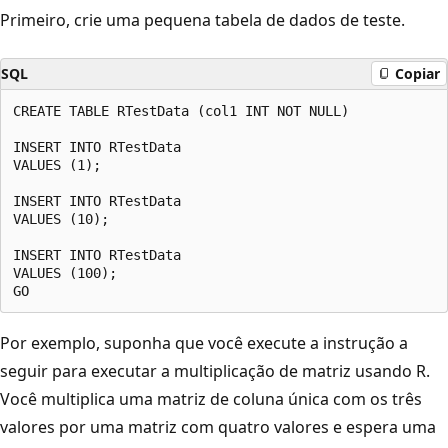
Primeiro, crie uma pequena tabela de dados de teste.
SQL
Copiar
CREATE TABLE RTestData (col1 INT NOT NULL)

INSERT INTO RTestData

VALUES (1);

INSERT INTO RTestData

VALUES (10);

INSERT INTO RTestData

VALUES (100);

Por exemplo, suponha que você execute a instrução a
seguir para executar a multiplicação de matriz usando R.
Você multiplica uma matriz de coluna única com os três
valores por uma matriz com quatro valores e espera uma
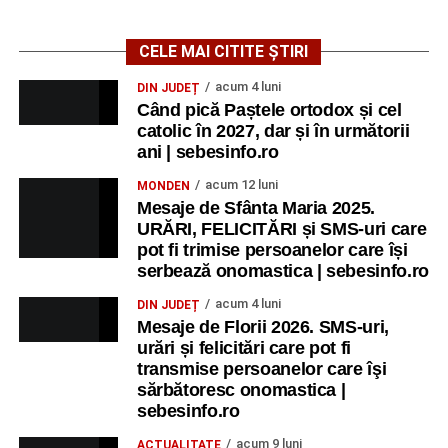
CELE MAI CITITE ȘTIRI
acum 4 luni
DIN JUDEȚ
Când pică Paștele ortodox și cel
catolic în 2027, dar și în următorii
ani | sebesinfo.ro
acum 12 luni
MONDEN
Mesaje de Sfânta Maria 2025.
URĂRI, FELICITĂRI și SMS-uri care
pot fi trimise persoanelor care își
serbează onomastica | sebesinfo.ro
acum 4 luni
DIN JUDEȚ
Mesaje de Florii 2026. SMS-uri,
urări și felicitări care pot fi
transmise persoanelor care îşi
sărbătoresc onomastica |
sebesinfo.ro
acum 9 luni
ACTUALITATE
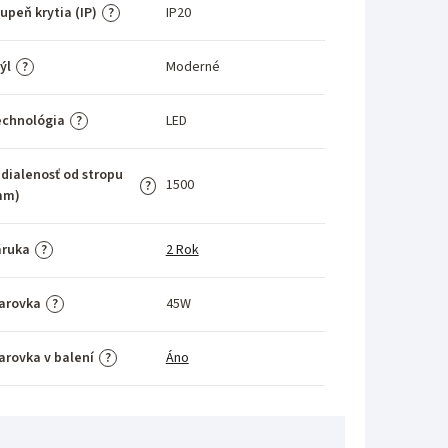
upeň krytia (IP)
IP20
?
ýl
Moderné
?
echnológia
LED
?
dialenosť od stropu
1500
?
mm)
áruka
2 Rok
?
arovka
45W
?
arovka v balení
Áno
?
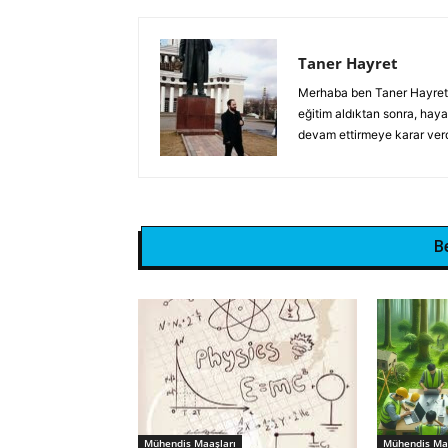
Taner Hayret
Merhaba ben Taner Hayret, 
eğitim aldıktan sonra, hay
devam ettirmeye karar verd
B
Mühendis Maaşları
Mühendis Maa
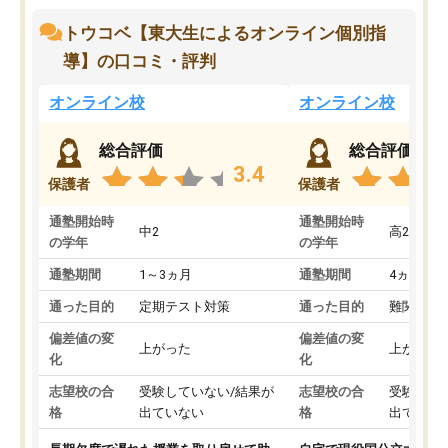
トウコベ【東大生によるオンライン個別指
導】の口コミ・評判
オンライン校
オンライン校
総合評価
総合評価
3.4
保護者
保護者
通塾開始時
通塾開始時
中2
高2
の学年
の学年
通塾期間
1～3ヵ月
通塾期間
4ヵ月～1
通った目的
定期テスト対策
通った目的
難関私立
偏差値の変
偏差値の変
上がった
上がった
化
化
志望校の合
受験していない/結果が
志望校の合
受験して
格
出ていない
格
出ていな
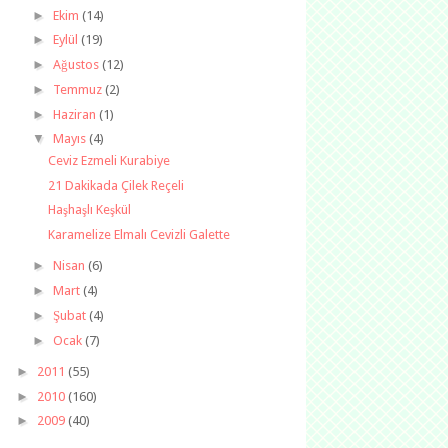
►
Ekim
(14)
►
Eylül
(19)
►
Ağustos
(12)
►
Temmuz
(2)
►
Haziran
(1)
▼
Mayıs
(4)
Ceviz Ezmeli Kurabiye
21 Dakikada Çilek Reçeli
Haşhaşlı Keşkül
Karamelize Elmalı Cevizli Galette
►
Nisan
(6)
►
Mart
(4)
►
Şubat
(4)
►
Ocak
(7)
►
2011
(55)
►
2010
(160)
►
2009
(40)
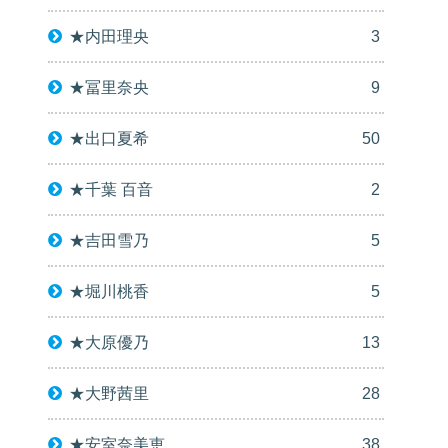
★内田理央
3
★冨里奈央
9
★出口夏希
50
★千葉 百音
2
★吉田雪乃
5
★堀川桃香
5
★大原優乃
13
★大野茜里
28
★安室奈美恵
38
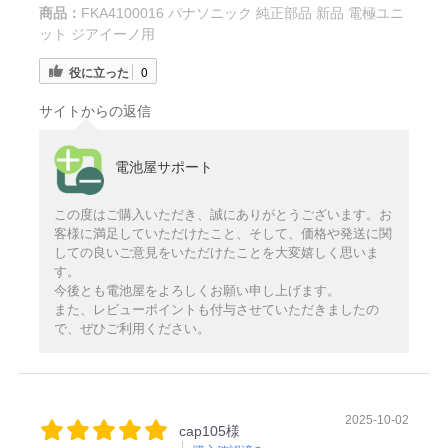
商品：
FKA4100016 パナソニック 純正部品 新品 電極ユニ
ット ジアイーノ用
役に立った
0
サイトからの返信
電池屋サポート
この度はご購入いただき、誠にありがとうございます。お
客様に満足していただけたこと、そして、価格や発送に関
しての良いご意見をいただけたことを大変嬉しく思いま
す。
今後とも電池屋をよろしくお願い申し上げます。
また、レビューポイントも付与させていただきましたの
で、ぜひご利用ください。
2025-10-02
cap105様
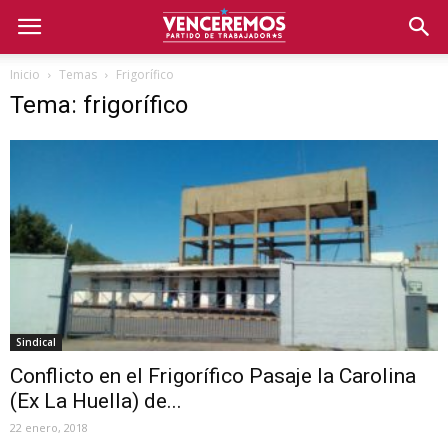
Inicio
Temas
Frigorífico
Tema: frigorífico
Sindical
Conflicto en el Frigorífico Pasaje la Carolina
(Ex La Huella) de...
22 enero, 2018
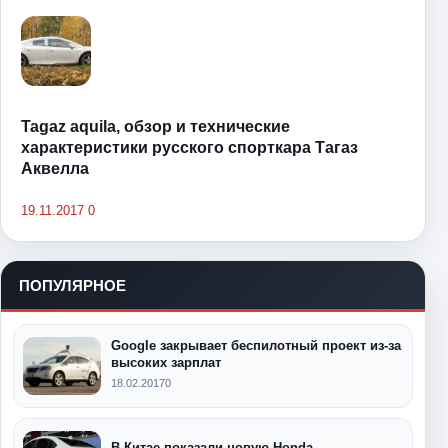
Tagaz aquila, обзор и технические
характеристики русского спорткара Тагаз
Аквелла
19.11.2017
0
ПОПУЛЯРНОЕ
Google закрывает беспилотный проект из-за
высоких зарплат
18.02.2017
0
В Китае показали новую Honda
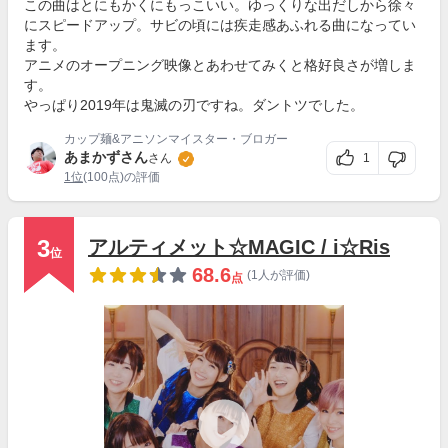
この曲はとにもかくにもっこいい。ゆっくりな出だしから徐々
にスピードアップ。サビの頃には疾走感あふれる曲になってい
ます。
アニメのオープニング映像とあわせてみくと格好良さが増しま
す。
やっぱり2019年は鬼滅の刃ですね。ダントツでした。
カップ麺&アニソンマイスター・ブロガー
あまかずさん
1
さん
1位
(100点)の評価
3
アルティメット☆MAGIC / i☆Ris
位
68.6
(1人が評価)
点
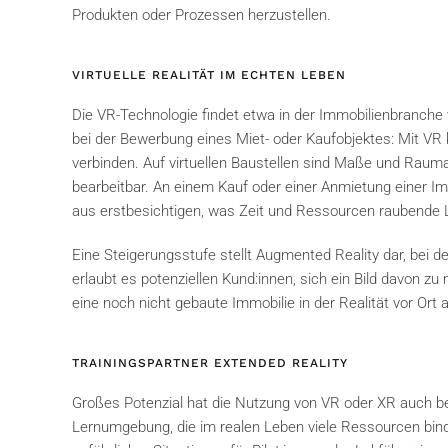
Produkten oder Prozessen herzustellen.
VIRTUELLE REALITÄT IM ECHTEN LEBEN
Die VR-Technologie findet etwa in der Immobilienbranche
bei der Bewerbung eines Miet- oder Kaufobjektes: Mit VR 
verbinden. Auf virtuellen Baustellen sind Maße und Raumauf
bearbeitbar. An einem Kauf oder einer Anmietung einer Im
aus erstbesichtigen, was Zeit und Ressourcen raubende L
Eine Steigerungsstufe stellt Augmented Reality dar, bei de
erlaubt es potenziellen Kund:innen, sich ein Bild davon 
eine noch nicht gebaute Immobilie in der Realität vor Ort
TRAININGSPARTNER EXTENDED REALITY
Großes Potenzial hat die Nutzung von VR oder XR auch bei
Lernumgebung, die im realen Leben viele Ressourcen binde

....

- Assignment: Drop the images; restate the listing exactly.

- Result for this task:
Primeiro, crie uma pequena tabela de dados de teste.
SQL
Copiar
CREATE TABLE RTestData (col1 INT NOT NULL)

INSERT INTO RTestData

VALUES (1);

INSERT INTO RTestData

VALUES (10);

INSERT INTO RTestData

VALUES (100);

Por exemplo, suponha que você execute a instrução a
seguir para executar a multiplicação de matriz usando R.
Você multiplica uma matriz de coluna única com os três
valores por uma matriz com quatro valores e espera uma
CELE MAI CITITE ȘTIRI
acum 4 luni
DIN JUDEȚ
Când pică Paștele ortodox și cel
catolic în 2027, dar și în următorii
ani | sebesinfo.ro
acum 12 luni
MONDEN
Mesaje de Sfânta Maria 2025.
URĂRI, FELICITĂRI și SMS-uri care
pot fi trimise persoanelor care își
serbează onomastica | sebesinfo.ro
acum 4 luni
DIN JUDEȚ
Mesaje de Florii 2026. SMS-uri,
urări și felicitări care pot fi
transmise persoanelor care îşi
sărbătoresc onomastica |
sebesinfo.ro
acum 9 luni
ACTUALITATE
upeň krytia (IP)
IP20
?
ýl
Moderné
?
echnológia
LED
?
dialenosť od stropu
1500
?
mm)
áruka
2 Rok
?
arovka
45W
?
arovka v balení
Áno
?
Taner Hayret
Merhaba ben Taner Hayret, 
eğitim aldıktan sonra, hay
devam ettirmeye karar verd
B
Mühendis Maaşları
Mühendis Maa
トウコベ【東大生によるオンライン個別指
導】の口コミ・評判
オンライン校
オンライン校
総合評価
総合評価
3.4
保護者
保護者
通塾開始時
通塾開始時
中2
高2
の学年
の学年
通塾期間
1～3ヵ月
通塾期間
4ヵ月～1
通った目的
定期テスト対策
通った目的
難関私立
偏差値の変
偏差値の変
上がった
上がった
化
化
志望校の合
受験していない/結果が
志望校の合
受験して
格
出ていない
格
出ていな
►
Ekim
(14)
►
Eylül
(19)
►
Ağustos
(12)
►
Temmuz
(2)
►
Haziran
(1)
▼
Mayıs
(4)
Ceviz Ezmeli Kurabiye
21 Dakikada Çilek Reçeli
Haşhaşlı Keşkül
Karamelize Elmalı Cevizli Galette
►
Nisan
(6)
►
Mart
(4)
►
Şubat
(4)
►
Ocak
(7)
►
2011
(55)
►
2010
(160)
►
2009
(40)
★内田理央
3
★冨里奈央
9
★出口夏希
50
★千葉 百音
2
★吉田雪乃
5
★堀川桃香
5
★大原優乃
13
★大野茜里
28
★安室奈美恵
38
商品：
FKA4100016 パナソニック 純正部品 新品 電極ユニ
ット ジアイーノ用
役に立った
0
サイトからの返信
電池屋サポート
この度はご購入いただき、誠にありがとうございます。お
客様に満足していただけたこと、そして、価格や発送に関
しての良いご意見をいただけたことを大変嬉しく思いま
す。
今後とも電池屋をよろしくお願い申し上げます。
また、レビューポイントも付与させていただきましたの
で、ぜひご利用ください。
2025-10-02
cap105様
Inicio
Temas
Frigorífico
Tema: frigorífico
Sindical
Conflicto en el Frigorífico Pasaje la Carolina
(Ex La Huella) de...
22 enero, 2018
Tagaz aquila, обзор и технические
характеристики русского спорткара Тагаз
Аквелла
19.11.2017
0
ПОПУЛЯРНОЕ
Google закрывает беспилотный проект из-за
высоких зарплат
18.02.2017
0
В Китае показали новую Honda
この曲はとにもかくにもっこいい。ゆっくりな出だしから徐々
にスピードアップ。サビの頃には疾走感あふれる曲になってい
ます。
アニメのオープニング映像とあわせてみくと格好良さが増しま
す。
やっぱり2019年は鬼滅の刃ですね。ダントツでした。
カップ麺&アニソンマイスター・ブロガー
あまかずさん
1
さん
1位
(100点)の評価
3
アルティメット☆MAGIC / i☆Ris
位
68.6
(1人が評価)
点
Produkten oder Prozessen herzustellen.
VIRTUELLE REALITÄT IM ECHTEN LEBEN
Die VR-Technologie findet etwa in der Immobilienbranche
bei der Bewerbung eines Miet- oder Kaufobjektes: Mit VR 
verbinden. Auf virtuellen Baustellen sind Maße und Raumauf
bearbeitbar. An einem Kauf oder einer Anmietung einer Im
aus erstbesichtigen, was Zeit und Ressourcen raubende L
Eine Steigerungsstufe stellt Augmented Reality dar, bei de
erlaubt es potenziellen Kund:innen, sich ein Bild davon 
eine noch nicht gebaute Immobilie in der Realität vor Ort
TRAININGSPARTNER EXTENDED REALITY
Großes Potenzial hat die Nutzung von VR oder XR auch bei
Lernumgebung, die im realen Leben viele Ressourcen binde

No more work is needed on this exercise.